- **LISTED ENTRIES**

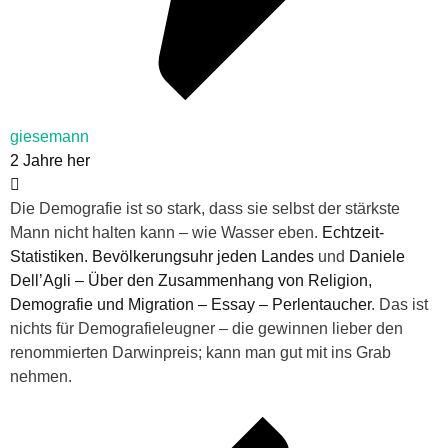
giesemann
2 Jahre her
Die Demografie ist so stark, dass sie selbst der stärkste
Mann nicht halten kann – wie Wasser eben.
Echtzeit-
Statistiken. Bevölkerungsuhr jeden Landes
und
Daniele
Dell’Agli – Über den Zusammenhang von Religion,
Demografie und Migration – Essay – Perlentaucher
. Das ist
nichts für Demografieleugner – die gewinnen lieber den
renommierten Darwinpreis; kann man gut mit ins Grab
nehmen.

- **PROBLEM**
Please return only the lines from the top of the data through the line with "nichts für Demografieleugner", exactly as written, and drop every picture.

- **WRITTEN ANSWER**
giesemann
2 Jahre her
Die Demografie ist so stark, dass sie selbst der stärkste
Mann nicht halten kann – wie Wasser eben.
Echtzeit-
Statistiken. Bevölkerungsuhr jeden Landes
und
Daniele
Dell’Agli – Über den Zusammenhang von Religion,
Demografie und Migration – Essay – Perlentaucher
. Das ist
nichts für Demografieleugner – die gewinnen lieber den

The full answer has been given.